Buntut Tragedi Kanjuruan, Arema FC Kena Sanksi Denda Rp250 Juta dan Dilarang Bertanding di Kandang (Foto: Istimewa)
FAKTUAL-INDONESIA: Komisi Disiplin (Komdis) PSSI menjatuhkan 3 sanksi kepada Arema FC. Hingga akhir musim Singo Edan dilarang main di kandang, yakni di Malang dan denda 250 juta.
Sanksi tersebut merupakan buntut insiden tragis di stadion di Stadion Kanjuruhan, Malang, Sabtu malam (1/10) yang merenggut 125 jiwa suporter.
“Keputusannya dilarang menyelenggarakan pertandingan dengan penonton dan harus dilaksanakan di tempat yang jauh dari homebase Malang, sekitar 250 km dari lokasi,” ujar Ketua Komdis PSSI Erwin Tobing dalam jumpa pers secara virtual di Malang, Selasa (4/10/2022).

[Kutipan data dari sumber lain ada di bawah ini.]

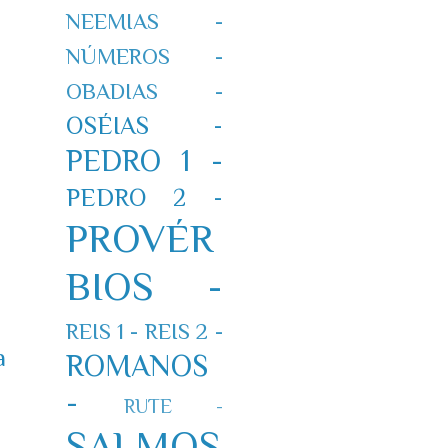
NEEMIAS -
NÚMEROS -
OBADIAS -
OSÉIAS -
PEDRO 1 -
PEDRO 2 -
PROVÉR
BIOS -
REIS 1 -
REIS 2 -
a
ROMANOS
-
RUTE -
SALMOS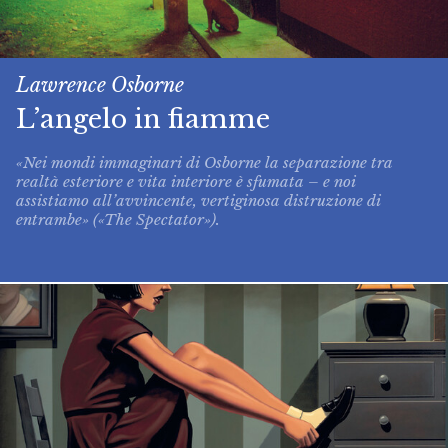
Lawrence Osborne
L’angelo in fiamme
«Nei mondi immaginari di Osborne la separazione tra
realtà esteriore e vita interiore è sfumata – e noi
assistiamo all’avvincente, vertiginosa distruzione di
entrambe» («The Spectator»).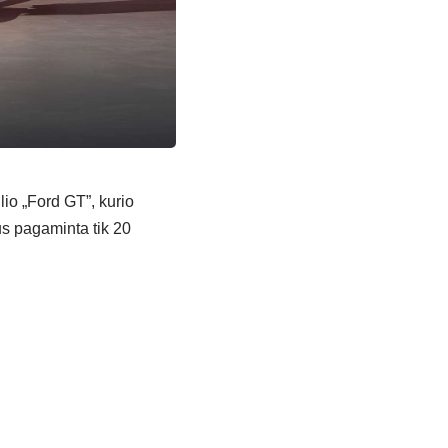
lio „Ford GT”, kurio
us pagaminta tik 20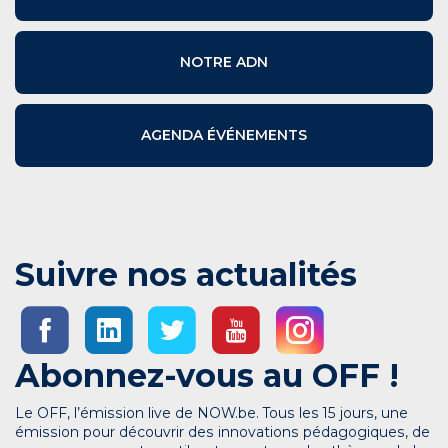
NOTRE ADN
AGENDA ÉVÉNEMENTS
Suivre nos actualités
Abonnez-vous au OFF !
Le OFF, l’émission live de NOW.be. Tous les 15 jours, une
émission pour découvrir des innovations pédagogiques, de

Baca juga: Buntut Tragedi Kanjuruhan, Pengamat Hifni Hasan: Tangkap Ketua Umum PSSI Iwan Bule dan Dirut PT LIB
Sanksi kedua, kata Erwin, Arema FC didenda Rp 250 juta. Dan sanksi ketiga adalah pengulangan terhadap pelanggaran akan dikenakan sanksi yang lebih berat.
“Pengulangan pelanggaran di atas akan mendapatkan hukuman lebih berat kepada klub dan badan pelaksananya,” ujar Erwin.

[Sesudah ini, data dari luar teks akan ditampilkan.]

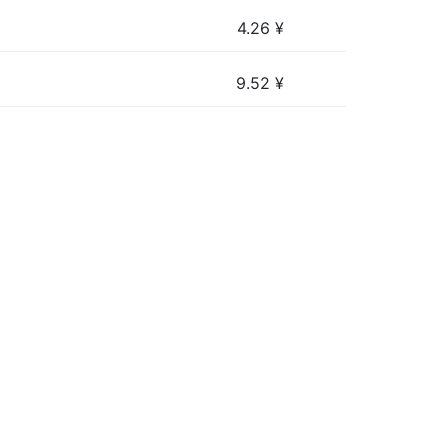
4.26
¥
9.52
¥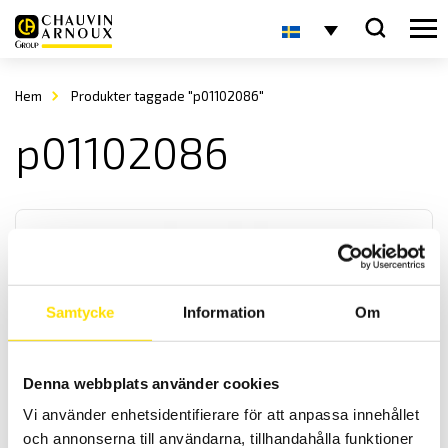
Hem
Produkter taggade "p01102086"
p01102086
Samtycke
Information
Om
Batterieliminator för strömtänger
Denna webbplats använder cookies
Batterielimenator för alla Chauvin-Arnoux likströmstänger för typ
K, E, PAC samt A110 och MA110 och MA200. Med dessa inkopplade
Vi använder enhetsidentifierare för att anpassa innehållet
kan längre loggningar utföras med dessa lik- och
och annonserna till användarna, tillhandahålla funktioner
växelströmströmtänger.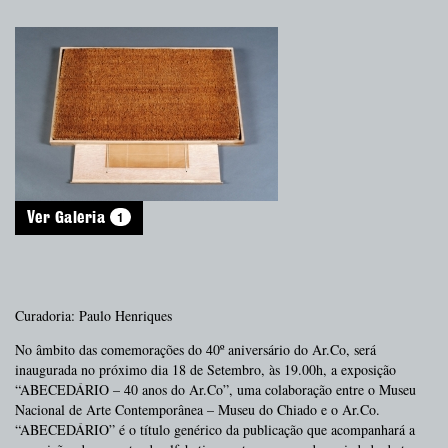
1
Ver Galeria
Curadoria: Paulo Henriques
No âmbito das comemorações do 40º aniversário do Ar.Co, será
inaugurada no próximo dia 18 de Setembro, às 19.00h, a exposição
“ABECEDÁRIO – 40 anos do Ar.Co”, uma colaboração entre o Museu
Nacional de Arte Contemporânea – Museu do Chiado e o Ar.Co.
“ABECEDÁRIO” é o título genérico da publicação que acompanhará a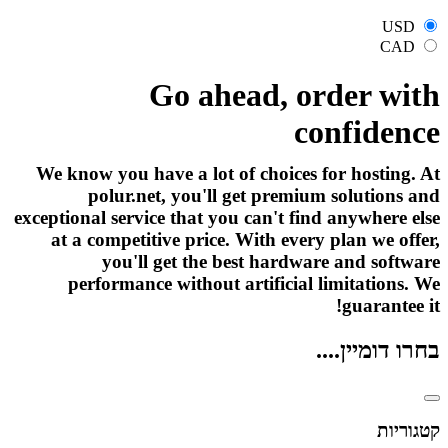
USD
CAD
Go ahead, order with
confidence
We know you have a lot of choices for hosting. At
polur.net, you'll get premium solutions and
exceptional service that you can't find anywhere else
at a competitive price. With every plan we offer,
you'll get the best hardware and software
performance without artificial limitations. We
guarantee it!
בחרו דומיין....
קטגוריות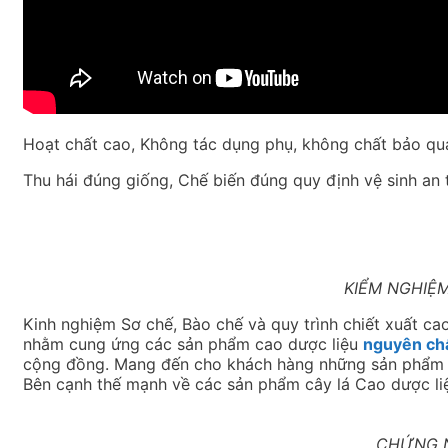
Hoạt chất cao, Không tác dụng phụ, không chất bảo qu
Thu hái đúng giống, Chế biến đúng quy định vệ sinh an
KIỂM NGHIỆ
Kinh nghiệm Sơ chế, Bào chế và quy trình chiết xuất cao 
nhằm cung ứng các sản phẩm cao dược liệu
nguyên chấ
cộng đồng. Mang đến cho khách hàng những sản phẩm c
Bên cạnh thế mạnh về các sản phẩm cây lá Cao dược liệ
CHỨNG N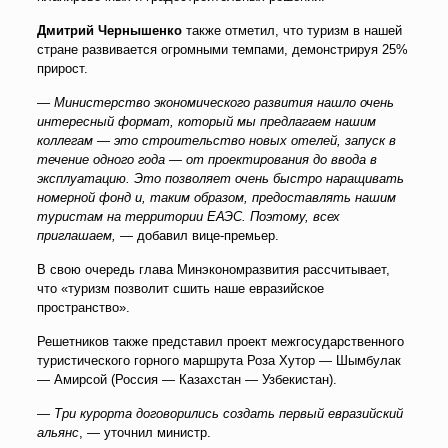
Дмитрий Чернышенко
также отметил, что туризм в нашей
стране развивается огромными темпами, демонстрируя 25%
прирост.
—
Министерство экономического развития нашло очень
интересный формат, который мы предлагаем нашим
коллегам — это строительство новых отелей, запуск в
течение одного года — от проектирования до ввода в
эксплуатацию. Это позволяет очень быстро наращивать
номерной фонд и, таким образом, предоставлять нашим
туристам на территории ЕАЭС. Поэтому, всех
приглашаем,
— добавил вице-премьер.
В свою очередь глава Минэкономразвития рассчитывает,
что «туризм позволит сшить наше евразийское
пространство».
Решетников также представил проект межгосударственного
туристического горного маршрута Роза Хутор — Шымбулак
— Амирсой (Россия — Казахстан — Узбекистан).
—
Три курорта договорились создать первый евразийский
альянс
, — уточнил министр.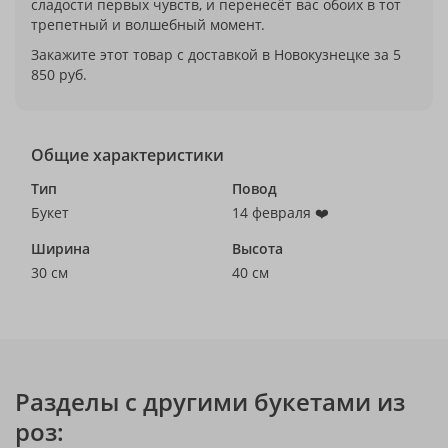
сладости первых чувств, и перенесёт вас обоих в тот
трепетный и волшебный момент.
Закажите этот товар с доставкой в Новокузнецке за 5
850 руб.
Общие характеристики
Тип
Повод
Букет
14 февраля ❤️
Ширина
Высота
30 см
40 см
Разделы с другими букетами из
роз: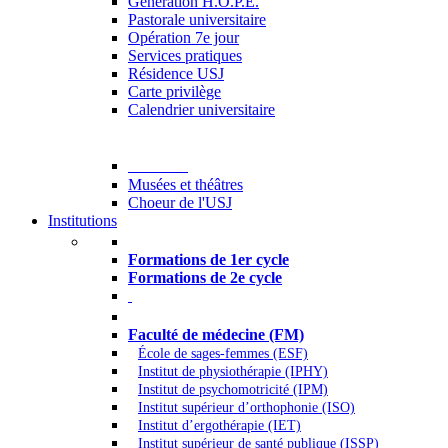
Generation H.O.P.E.
Pastorale universitaire
Opération 7e jour
Services pratiques
Résidence USJ
Carte privilège
Calendrier universitaire
Culture
Musées et théâtres
Choeur de l'USJ
Institutions
Formations à l’USJ
Formations de 1er cycle
Formations de 2e cycle
Médecine et Santé
Faculté de médecine (FM)
École de sages-femmes (ESF)
Institut de physiothérapie (IPHY)
Institut de psychomotricité (IPM)
Institut supérieur d’orthophonie (ISO)
Institut d’ergothérapie (IET)
Institut supérieur de santé publique (ISSP)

Menurutnya, Arema FC gagal menjalankan tugasnya dengan baik untuk mengamankan pertandingan melawan Persebaya FC. Singo Edan dinilai lalai menjaga gelombang Aremania untuk masuk ke dalam lapangan seusai pertandingan rampung bergulir.
Merspons sanksi yang diberikan, pihak Arema FC mengaku siap menerima apapun sanksi yang mereka dapatkan dan tidak akan mempermasalahkannya. Hal itu disampaikan oleh manajemen Arema FC Ali Rifki.
Baca juga: Temukan Unsur Kelalaian, Kasus Tragedi Kanjuruhan Naik ke Tahap Penyidikan
“Saya sampaikan di sini, kami tidak mempermasalahkan mau dihukum seberat apapun kami siap. Yang penting nyawa dan sisi kemanusiaan yang harus kami kedepankan,” kata Ali Rifki, melansir Detik.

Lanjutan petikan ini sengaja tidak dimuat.